Why are recipients exceeding their hourly email limit when BCC is used?
Summary
What email marketers say9Marketer opinions
Email marketer from SparkPost Support explains that if BCC recipients are largely unengaged or invalid addresses, it can significantly degrade sender reputation. ISPs may interpret this as a sign of spam, leading to aggressive rate limiting or blocking.
Email marketer from Reddit explains that using BCC extensively can trigger spam filters and throttling mechanisms because it masks the true recipients and can look like a spamming technique, especially if the list is not properly managed.
Email marketer from Email Marketing Forum user explains that using BCC in conjunction with certain email forwarding setups can cause SPF and DKIM authentication failures, leading to deliverability problems and potential rate limiting by receiving servers.
Email marketer from EmailOnAcid Blog shares how many ESPs treat BCC'd recipients the same as regular recipients when calculating sending reputation. High volumes of BCC'd emails, especially to unengaged addresses, can negatively impact sender reputation and lead to rate limiting.
Email marketer from Postmark App explains that using BCC for email marketing is bad practice. High sending volumes and potentially low engagement (as you don't track individual interaction) can hurt your reputation and increase throttling, which may result in hitting limit thresholds.
Email marketer from Quora explains that recipient email servers interpret BCC emails as individual emails sent to each recipient. If you BCC a large list, it can look like you're sending the same email repeatedly in a short time, which can trigger anti-spam measures and rate limits.
Email marketer from StackOverflow suggests that, while BCC itself doesn't directly cause over-limit errors, sending a massive number of emails in a short period (which BCC facilitates) can overload the mail server and trigger rate limiting.
Email marketer from Reddit explains how some ESPs might have internal limits on the number of BCC recipients allowed per email. Exceeding this limit can result in errors and sending failures, which may be misinterpreted as a general rate limit issue.

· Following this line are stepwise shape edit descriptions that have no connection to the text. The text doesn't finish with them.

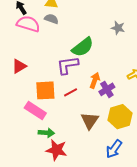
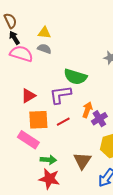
green semicircle: (83, 47) -> (75, 77), turned 55
red triangle: (19, 66) -> (28, 96), moved
brown triangle: (90, 121) -> (82, 161), moved
green arrow: (46, 133) -> (48, 160), moved

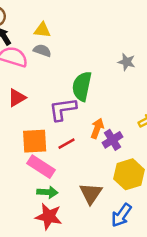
green semicircle: (75, 77) -> (82, 86), turned 85
red triangle: (28, 96) -> (17, 98), moved
pink rectangle: (28, 140) -> (41, 167), moved

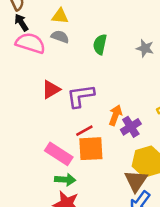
green semicircle: (82, 86) -> (100, 44), moved, size x0.7
red triangle: (17, 98) -> (51, 89), moved
orange square: (35, 141) -> (91, 149), moved
brown triangle: (91, 193) -> (136, 181), moved

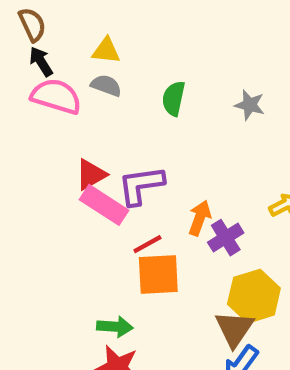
pink rectangle: (59, 154) -> (104, 205), moved

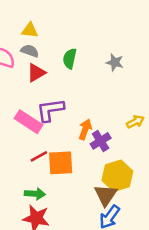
red triangle: (91, 175) -> (36, 73), moved
red line: (147, 244) -> (39, 156), moved

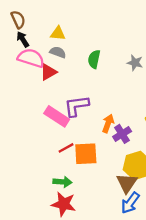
red triangle: (36, 73) -> (48, 72), moved

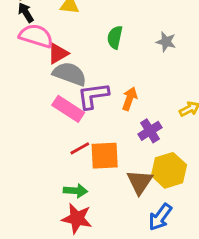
gray semicircle: (58, 52) -> (70, 74), moved, size x1.6
orange arrow: (108, 123) -> (130, 99), moved
brown triangle: (127, 183) -> (140, 182), moved

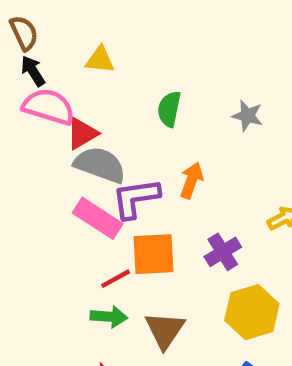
orange arrow: (130, 99) -> (192, 180), moved
orange square: (105, 156) -> (154, 254), moved
brown triangle: (140, 182) -> (165, 330), moved
green arrow: (75, 191) -> (109, 317), moved

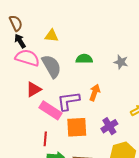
green semicircle: (169, 109) -> (84, 59), turned 77
red triangle: (82, 133) -> (34, 89), moved
gray semicircle: (100, 165) -> (52, 66), moved, turned 40
red line: (116, 279) -> (45, 139), moved, turned -56

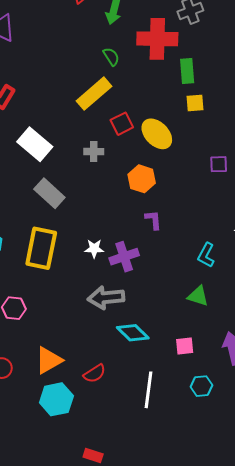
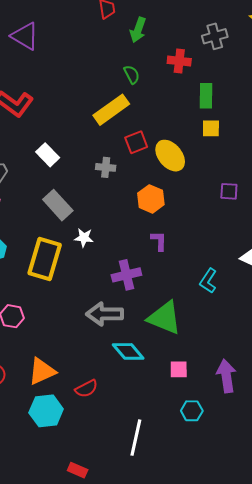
red cross: (157, 39) -> (179, 61), size x0.6
white rectangle: (35, 144) -> (48, 155), size x0.7
white star: (94, 249) -> (84, 238), moved
green triangle: (198, 296) -> (165, 318), moved, size x1.6
white line: (148, 390) -> (136, 438), moved

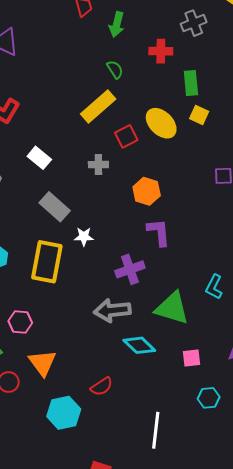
yellow square: (211, 128) -> (199, 115), turned 30
yellow ellipse: (170, 156) -> (161, 123), moved
purple L-shape: (159, 241) -> (159, 232), size x1.4
cyan L-shape: (208, 281) -> (214, 287), moved
orange triangle: (42, 371) -> (42, 363), moved, turned -36

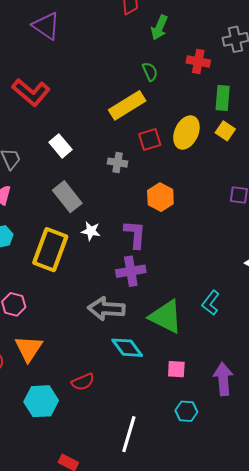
yellow ellipse: (161, 123) -> (186, 132), turned 60
purple L-shape: (159, 232) -> (135, 234), moved

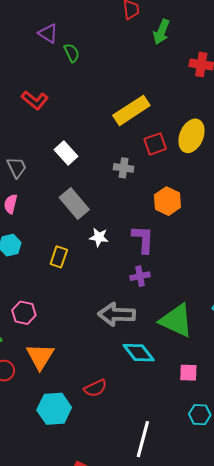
purple triangle: (46, 26) -> (48, 33), size x0.7
green semicircle: (150, 72) -> (72, 53), moved
red L-shape: (31, 92) -> (35, 100), size x0.7
yellow rectangle: (50, 250) -> (59, 257), size x0.5
purple cross: (131, 271) -> (140, 276), size x0.7

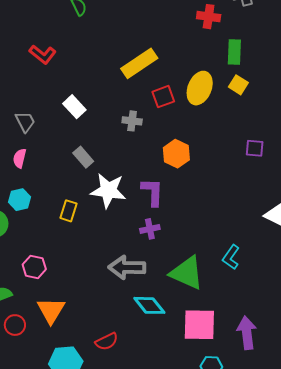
gray rectangle: (74, 204) -> (83, 157), size x0.7
white star: (99, 237) -> (108, 191), size x1.8
pink square: (188, 373) -> (199, 325), size x1.8

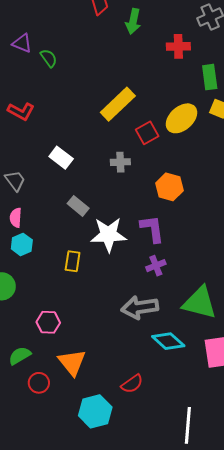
yellow ellipse: (200, 88) -> (181, 118), turned 36
cyan hexagon: (19, 200) -> (22, 244), moved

Email marketer from Mailgun Help Center explains that using BCC can cause the sending IP address to hit rate limits faster, as all BCC'd recipients count towards the hourly sending limit from that IP. This is because all emails appear to originate from a single source.
What the experts say4Expert opinions
Expert from Spam Resource explains that using BCC hides recipients from each other which prevents the server from getting a full view of the email recipient which increases the likely hood of the email getting marked as spam. It also reduces list hygiene.

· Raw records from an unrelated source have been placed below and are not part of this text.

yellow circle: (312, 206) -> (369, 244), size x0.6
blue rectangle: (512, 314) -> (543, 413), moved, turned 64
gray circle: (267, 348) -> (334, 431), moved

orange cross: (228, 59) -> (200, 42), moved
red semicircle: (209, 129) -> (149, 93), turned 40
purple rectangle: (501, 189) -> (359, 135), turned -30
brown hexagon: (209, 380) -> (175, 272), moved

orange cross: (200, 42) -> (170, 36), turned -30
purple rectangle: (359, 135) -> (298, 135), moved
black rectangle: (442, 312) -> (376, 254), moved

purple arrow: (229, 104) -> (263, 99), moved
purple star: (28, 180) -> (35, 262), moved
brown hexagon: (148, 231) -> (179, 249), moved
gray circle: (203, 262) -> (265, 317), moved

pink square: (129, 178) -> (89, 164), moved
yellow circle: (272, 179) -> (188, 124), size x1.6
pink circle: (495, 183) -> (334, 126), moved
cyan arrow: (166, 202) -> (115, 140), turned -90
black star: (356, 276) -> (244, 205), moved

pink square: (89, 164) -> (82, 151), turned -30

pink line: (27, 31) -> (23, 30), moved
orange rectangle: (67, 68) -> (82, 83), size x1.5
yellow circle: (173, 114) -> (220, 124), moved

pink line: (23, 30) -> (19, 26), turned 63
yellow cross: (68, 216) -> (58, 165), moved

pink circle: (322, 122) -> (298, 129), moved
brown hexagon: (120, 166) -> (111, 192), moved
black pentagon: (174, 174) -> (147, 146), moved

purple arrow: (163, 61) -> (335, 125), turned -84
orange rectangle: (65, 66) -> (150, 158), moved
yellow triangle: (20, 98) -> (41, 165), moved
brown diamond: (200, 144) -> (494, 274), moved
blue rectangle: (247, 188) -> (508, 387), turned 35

Expert from Word to the Wise explains that extensive use of BCC can lead to deliverability problems and potential blocks as it is often associated with spam practices and may not allow for proper list management and engagement tracking.
Expert from Email Geeks confirms that BCC can cause bounces and incorrect domain attribution in bounce messages.
Expert from Email Geeks explains the root cause was a requirement to BCC someone within the organization on every email. The ESP wasn't showing these BCCs in the logs and was attributing the bounces to the recipients on the To: line.
What the documentation says4Technical articles
Documentation from AWS outlines the sending limits of SES. While not explicitly about BCC, it notes that all recipients (To, CC, and BCC) count towards your sending quota. Using BCC heavily can lead to quickly reaching these limits.
Documentation from Microsoft Docs explains that Exchange Online Protection (EOP) employs various limits to prevent spam and mass mailing abuse. These limits could be triggered if a large number of BCC recipients are included in a single email, causing the system to flag it as potential spam.
Documentation from Google Workspace Admin Help explains that Google Workspace has daily sending limits and rate limits designed to prevent abuse. Using BCC to send to a large number of recipients can quickly exhaust these limits, resulting in temporary sending restrictions.
Documentation from RFC Editor outlines SMTP standards and limitations. While RFC 5322 doesn't specifically address BCC, it implicitly defines limits on message size and recipient numbers that could impact large BCC sends. Exceeding these limits can cause delivery issues and potential rate limiting.